▶ Exercise
Transcribe every record as it stands and set the images aside.

Stored dataset items
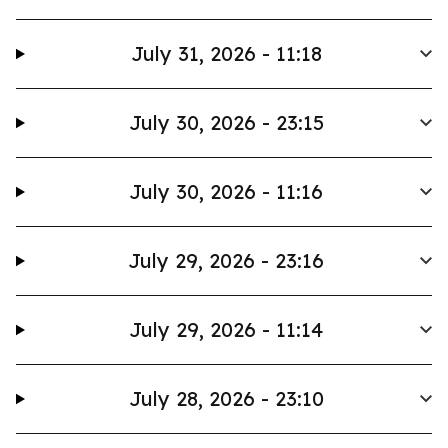
July 31, 2026 - 11:18
July 30, 2026 - 23:15
July 30, 2026 - 11:16
July 29, 2026 - 23:16
July 29, 2026 - 11:14
July 28, 2026 - 23:10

▶ Reply to the task
July 31, 2026 - 11:18
July 30, 2026 - 23:15
July 30, 2026 - 11:16
July 29, 2026 - 23:16
July 29, 2026 - 11:14
July 28, 2026 - 23:10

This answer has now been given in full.